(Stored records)

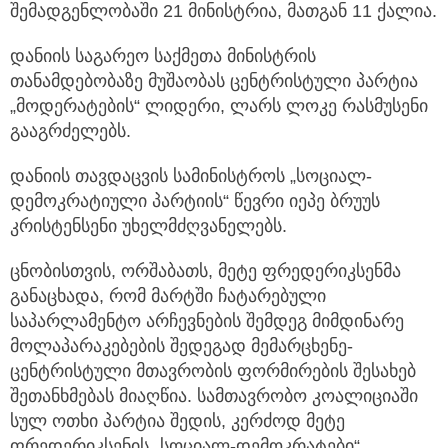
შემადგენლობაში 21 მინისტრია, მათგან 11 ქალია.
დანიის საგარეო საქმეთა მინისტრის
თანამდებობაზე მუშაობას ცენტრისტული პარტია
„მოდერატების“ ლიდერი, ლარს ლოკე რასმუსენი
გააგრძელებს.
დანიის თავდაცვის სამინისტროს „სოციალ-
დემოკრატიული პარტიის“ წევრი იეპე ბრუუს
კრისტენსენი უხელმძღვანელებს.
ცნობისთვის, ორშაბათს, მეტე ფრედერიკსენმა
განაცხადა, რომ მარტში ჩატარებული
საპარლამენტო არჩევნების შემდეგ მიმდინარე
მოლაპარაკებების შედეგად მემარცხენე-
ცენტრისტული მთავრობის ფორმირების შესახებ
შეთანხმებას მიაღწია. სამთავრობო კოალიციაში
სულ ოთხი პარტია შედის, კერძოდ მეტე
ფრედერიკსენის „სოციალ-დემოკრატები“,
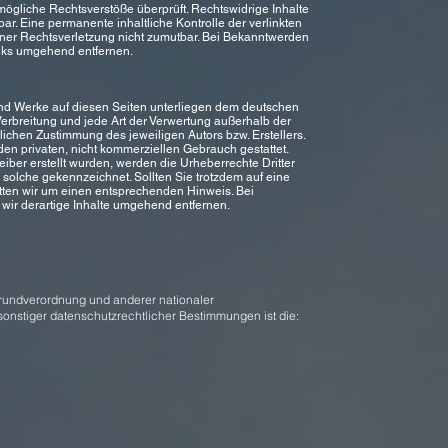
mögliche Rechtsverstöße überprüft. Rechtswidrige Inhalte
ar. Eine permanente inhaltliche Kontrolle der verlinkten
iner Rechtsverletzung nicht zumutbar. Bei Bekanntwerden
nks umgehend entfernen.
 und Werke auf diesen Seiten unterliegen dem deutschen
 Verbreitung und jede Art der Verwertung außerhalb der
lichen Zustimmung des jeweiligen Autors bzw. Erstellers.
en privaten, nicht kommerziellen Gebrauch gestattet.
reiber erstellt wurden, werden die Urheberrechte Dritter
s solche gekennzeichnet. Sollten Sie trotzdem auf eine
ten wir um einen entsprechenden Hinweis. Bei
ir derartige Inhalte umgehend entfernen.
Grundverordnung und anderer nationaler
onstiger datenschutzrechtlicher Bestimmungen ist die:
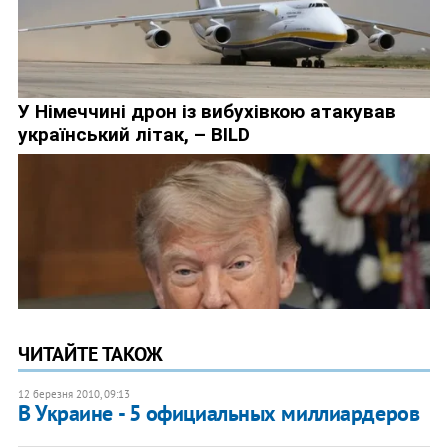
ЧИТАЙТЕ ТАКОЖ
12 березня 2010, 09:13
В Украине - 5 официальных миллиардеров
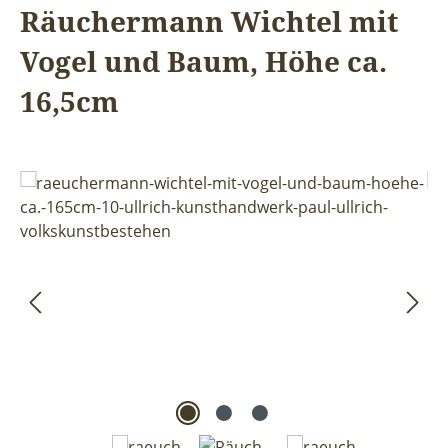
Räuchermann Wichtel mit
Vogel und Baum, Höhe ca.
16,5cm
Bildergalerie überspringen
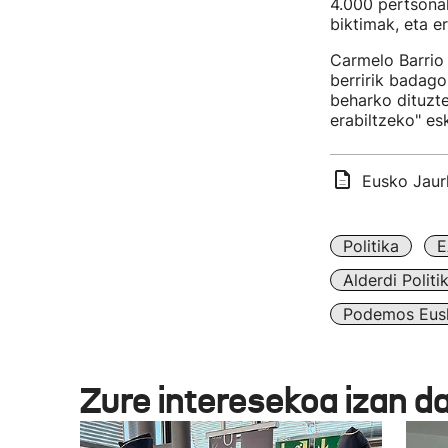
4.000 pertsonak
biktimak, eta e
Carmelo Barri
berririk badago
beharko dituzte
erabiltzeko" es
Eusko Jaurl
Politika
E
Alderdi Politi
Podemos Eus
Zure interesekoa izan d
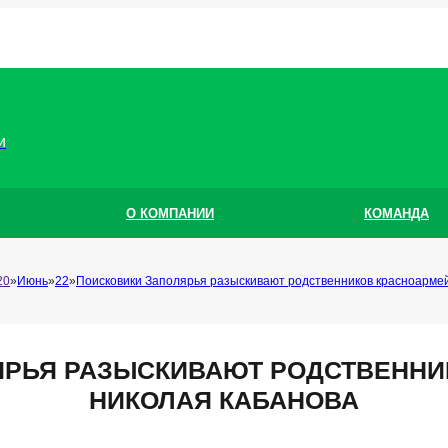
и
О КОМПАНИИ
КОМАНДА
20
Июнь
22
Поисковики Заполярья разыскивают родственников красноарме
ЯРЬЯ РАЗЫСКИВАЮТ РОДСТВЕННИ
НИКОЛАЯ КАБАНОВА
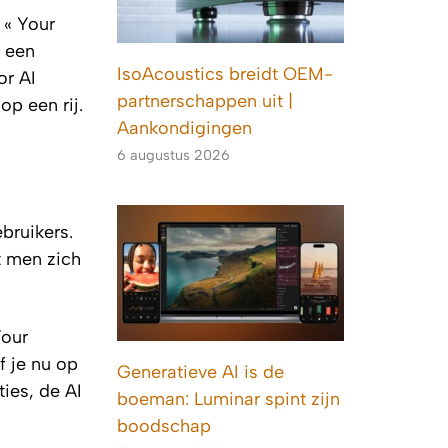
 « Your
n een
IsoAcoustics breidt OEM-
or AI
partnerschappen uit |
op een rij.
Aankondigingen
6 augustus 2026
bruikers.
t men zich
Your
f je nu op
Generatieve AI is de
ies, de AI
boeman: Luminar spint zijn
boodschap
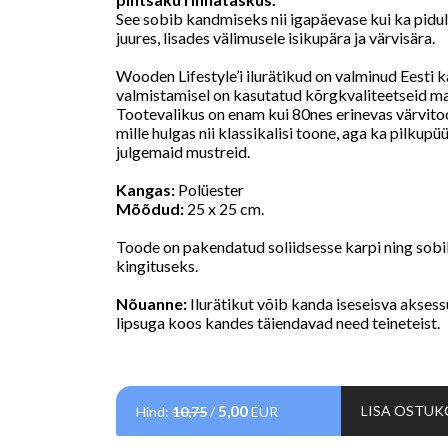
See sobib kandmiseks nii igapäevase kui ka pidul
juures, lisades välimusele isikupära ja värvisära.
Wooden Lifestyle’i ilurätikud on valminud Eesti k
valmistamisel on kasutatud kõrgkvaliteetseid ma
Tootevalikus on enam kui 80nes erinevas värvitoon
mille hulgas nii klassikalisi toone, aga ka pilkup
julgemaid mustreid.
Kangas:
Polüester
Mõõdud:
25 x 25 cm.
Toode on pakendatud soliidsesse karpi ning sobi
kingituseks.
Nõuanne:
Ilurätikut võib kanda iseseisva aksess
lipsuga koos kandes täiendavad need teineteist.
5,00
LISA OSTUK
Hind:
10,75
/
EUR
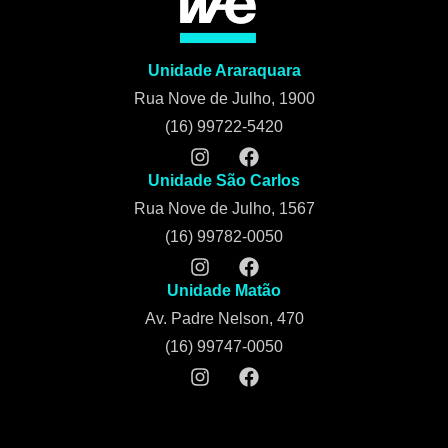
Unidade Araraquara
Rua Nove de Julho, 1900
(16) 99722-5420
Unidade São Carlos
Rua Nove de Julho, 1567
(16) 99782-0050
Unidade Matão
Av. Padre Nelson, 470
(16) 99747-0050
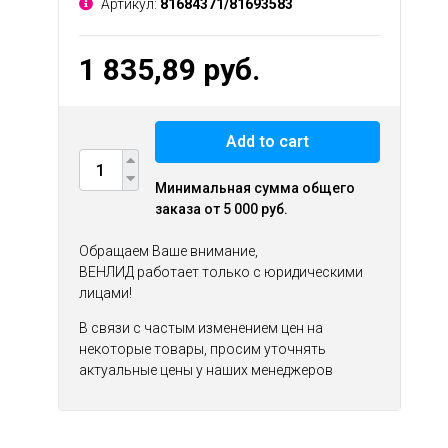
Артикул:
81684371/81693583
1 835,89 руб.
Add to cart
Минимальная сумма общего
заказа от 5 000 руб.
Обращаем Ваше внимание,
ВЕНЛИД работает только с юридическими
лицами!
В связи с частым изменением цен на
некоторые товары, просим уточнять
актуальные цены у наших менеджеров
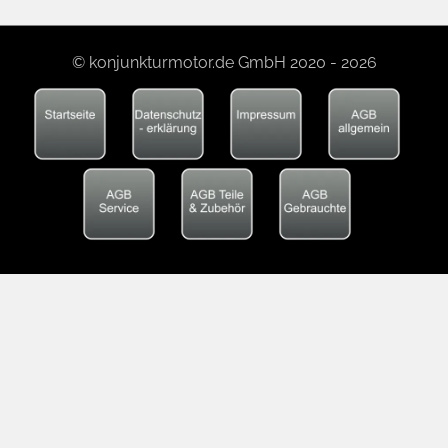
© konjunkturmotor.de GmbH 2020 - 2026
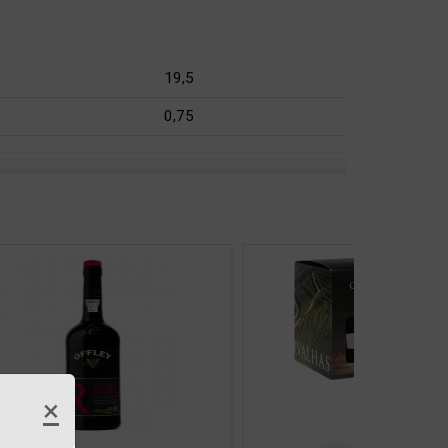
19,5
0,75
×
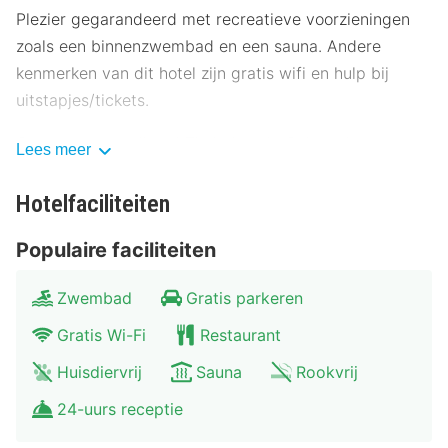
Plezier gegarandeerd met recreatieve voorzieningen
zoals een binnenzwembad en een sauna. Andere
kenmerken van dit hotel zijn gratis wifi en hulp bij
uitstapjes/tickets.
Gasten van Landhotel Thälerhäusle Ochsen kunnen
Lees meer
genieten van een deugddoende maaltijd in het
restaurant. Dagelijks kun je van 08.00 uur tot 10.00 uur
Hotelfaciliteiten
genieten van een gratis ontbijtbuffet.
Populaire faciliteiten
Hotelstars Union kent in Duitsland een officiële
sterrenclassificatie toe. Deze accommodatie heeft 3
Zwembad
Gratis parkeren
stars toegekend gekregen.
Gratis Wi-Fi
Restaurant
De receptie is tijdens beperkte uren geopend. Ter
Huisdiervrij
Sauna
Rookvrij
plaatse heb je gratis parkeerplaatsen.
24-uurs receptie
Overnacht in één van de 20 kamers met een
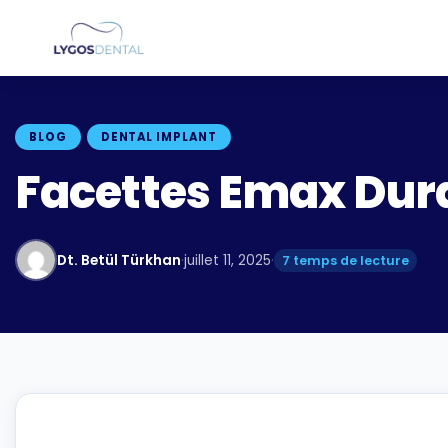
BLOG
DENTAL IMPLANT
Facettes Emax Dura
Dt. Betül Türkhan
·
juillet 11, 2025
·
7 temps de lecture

* _Exercise objective_: Starting at the line above with "Podemos Eus", output every line exactly up to and including the line with "lipsuga koos kandes", but none of the pictures.

* _Exercise answer_:
Podemos Eus
Zure interesekoa izan d
и
О КОМПАНИИ
КОМАНДА
20
Июнь
22
Поисковики Заполярья разыскивают родственников красноарме
ЯРЬЯ РАЗЫСКИВАЮТ РОДСТВЕННИ
НИКОЛАЯ КАБАНОВА
 « Your
n een
IsoAcoustics breidt OEM-
or AI
partnerschappen uit |
op een rij.
Aankondigingen
6 augustus 2026
bruikers.
t men zich
Your
f je nu op
Generatieve AI is de
ies, de AI
boeman: Luminar spint zijn
boodschap
See sobib kandmiseks nii igapäevase kui ka pidul
juures, lisades välimusele isikupära ja värvisära.
Wooden Lifestyle’i ilurätikud on valminud Eesti k
valmistamisel on kasutatud kõrgkvaliteetseid ma
Tootevalikus on enam kui 80nes erinevas värvitoon
mille hulgas nii klassikalisi toone, aga ka pilkup
julgemaid mustreid.
Kangas:
Polüester
Mõõdud:
25 x 25 cm.
Toode on pakendatud soliidsesse karpi ning sobi
kingituseks.
Nõuanne:
Ilurätikut võib kanda iseseisva aksess
lipsuga koos kandes täiendavad need teineteist.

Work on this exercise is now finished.